Avec une centrifugeuse, on sèche la laitue ou on traite l’uranium. Mais ce qui est bénéfique pour la salade ou le nucléaire est désastreux pour les idées. Or, nos débats sont soumis à cette force centrifuge via le tout-info et les réseaux sociaux. Les idées sont plaquées aux extrémités, sur les parois, asséchées, débarrassées de leur complexité et de la nuance. Les débats polémiques sur Cnews, à toute heure, ne réunissent que quelques dizaines de milliers de téléspectateurs. 

Pour dépasser la centaine de milliers, c’est à dire pour passer de minuscule à tout petit, il suffit de faire s’opposer, par exemple sur le voile, des extrémistes de tous bords, leurs relais enragés sur les réseaux sociaux démultiplieront l’énervement diffusé... et donneront le sentiment qu’il est généralisé ! 

Un sondage forcément binaire viendra tirer encore la ficelle de l’essoreuse.
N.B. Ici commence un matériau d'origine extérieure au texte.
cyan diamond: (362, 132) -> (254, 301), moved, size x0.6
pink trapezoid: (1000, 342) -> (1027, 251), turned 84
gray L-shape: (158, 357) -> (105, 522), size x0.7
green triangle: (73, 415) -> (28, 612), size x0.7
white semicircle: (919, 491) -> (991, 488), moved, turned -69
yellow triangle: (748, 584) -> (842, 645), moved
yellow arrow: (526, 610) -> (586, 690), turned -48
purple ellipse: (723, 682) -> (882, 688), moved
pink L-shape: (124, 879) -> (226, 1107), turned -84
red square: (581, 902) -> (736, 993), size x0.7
Une pensée plus nuancée devient inaudible passée par le système tout-info-réseaux-sociaux qui tourne en permanence et de plus en plus vite et sur lui-même. On y réagit aux réactions des réactions, en spirales accélérées ! 
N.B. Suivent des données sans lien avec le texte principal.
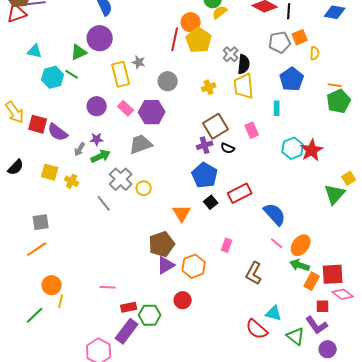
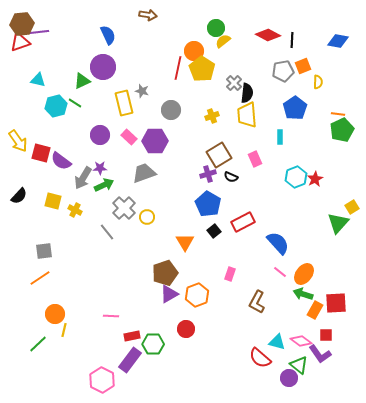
gray arrow: (80, 149) -> (83, 178), size x1.6
red star: (312, 150) -> (315, 179), size x0.7
pink diamond: (343, 294) -> (301, 341), moved
purple circle: (328, 349) -> (289, 378), moved

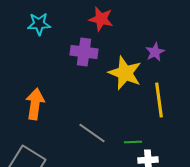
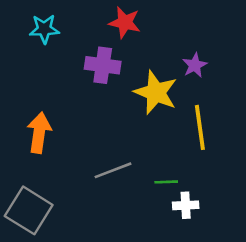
gray line: (92, 133) -> (113, 170), turned -56

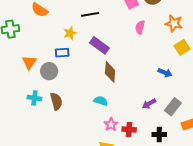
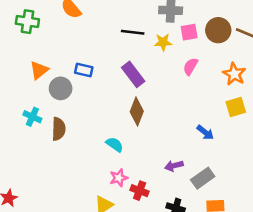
yellow star: (70, 33) -> (163, 42), moved

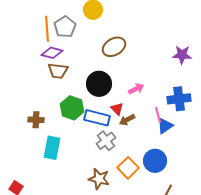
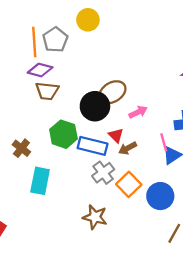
brown ellipse: (114, 47) -> (112, 92), moved
brown cross: (36, 120) -> (21, 148), turned 35
orange square: (128, 168) -> (129, 184), moved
Expliquer tout simplement que la progression du port du voile est préoccupante, qu’il faut combattre culturellement l’obscurantisme, c’est être suspect d’islamophobie zemmourienne. Dites cependant, qu’il serait liberticide de multiplier les interdits du voile, dénoncez les racistes qui instrumentalisent la laïcité, vous serez rangé parmi les islamo-gauchistes. Bref, le débat sur l’islam est maintenant polarisé. La complexité se fracasse sur les parois de l’essoreuse avec les polémistes de CNews ou de Valeurs Actuelles d’un côté et les manifestants anti-islamophobie qui diabolisent même la critique des religions de l’autre. 
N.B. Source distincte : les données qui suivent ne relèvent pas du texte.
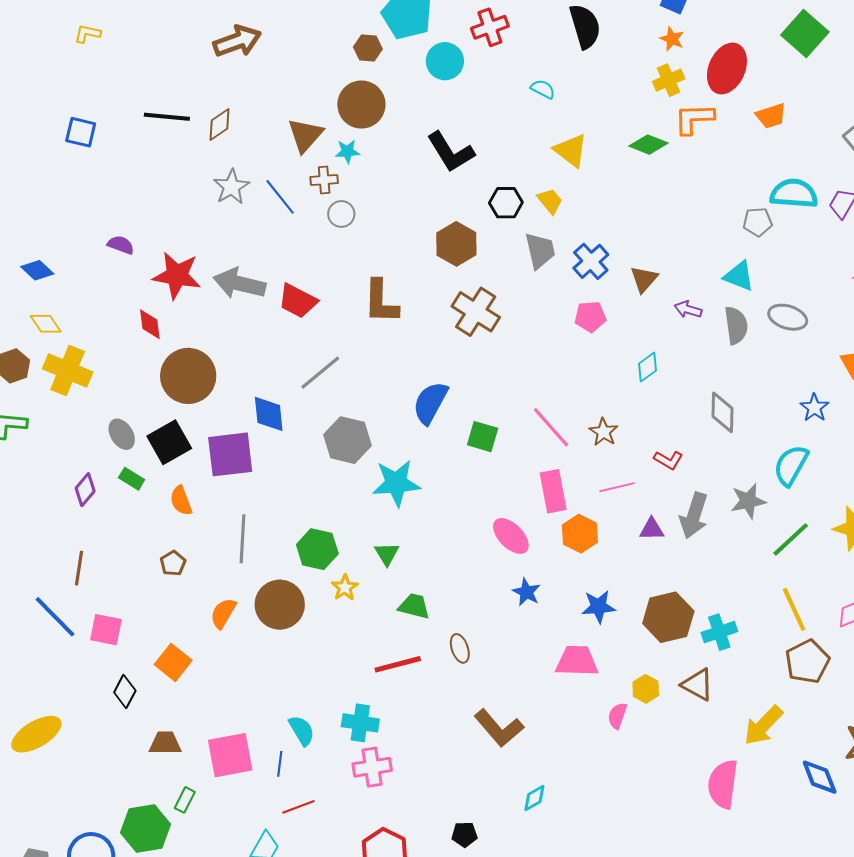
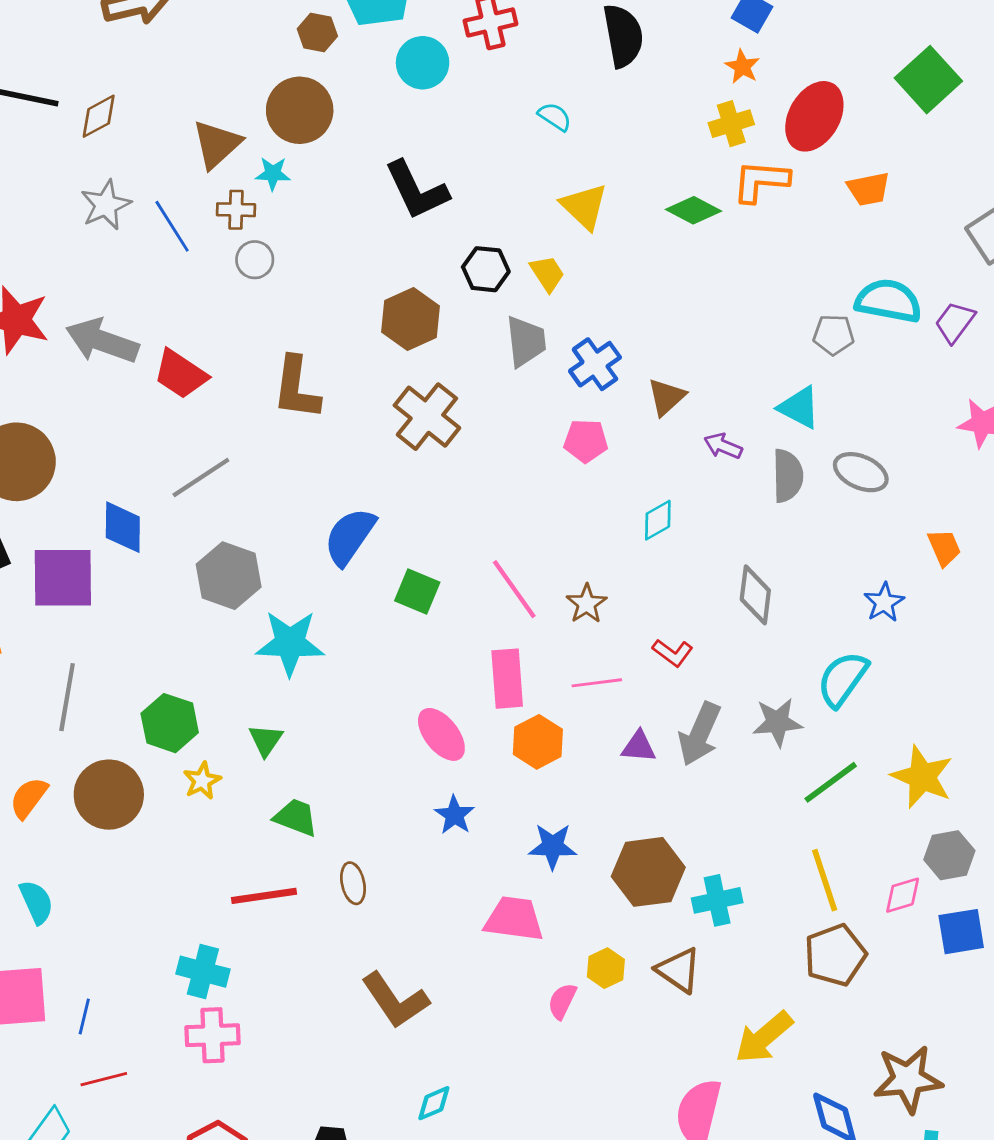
cyan semicircle: (302, 730) -> (36, 902), moved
Le plus étonnant, c’est de constater que le président, normalement tenant de la nuance, actionne lui aussi la centrifugeuse

Comment et pourquoi ?

Comment ? Par une absence de doctrine clairement affirmée et en choisissant, par exemple, de réserver sa première interview un peu longue sur l’islam à Valeur Actuelles sur un ton connivent. Il valorise ainsi un titre qui a très peu de lecteurs (beaucoup moins que l’Express, le Point ou l’Obs) mais doté d’une titraille tapageuse, racoleuse et extrémiste. Le président dit vouloir parler à tout le monde... Seulement là,  il confond le bruit et l’audience. 

Le pourquoi maintenant : la réponse n’est pas claire

En tout cas, son entourage même ne comprend pas l’intérêt stratégique si ce n’est de favoriser un extrême contre lequel il paraît toujours plus facile de gagner à la fin. Sauf qu’à actionner l’essoreuse, on favorise les extrêmes, toutes les bordures, au détriment du centre et surtout on abîme la fragile cohésion du pays. Emmanuel Macron, en donnant du crédit, du poids, à ceux qui ont décidé de polariser les débats, actionne l’essoreuse. C’est son mode de communication... disruptif sans doute. Résultat ? Le président voulait remettre le pays En Marche, en finir avec la culture du conflit permanent. Et bien à mi-mandat, la France parait plus crispée, fracturée... plus centrifugée que centriste.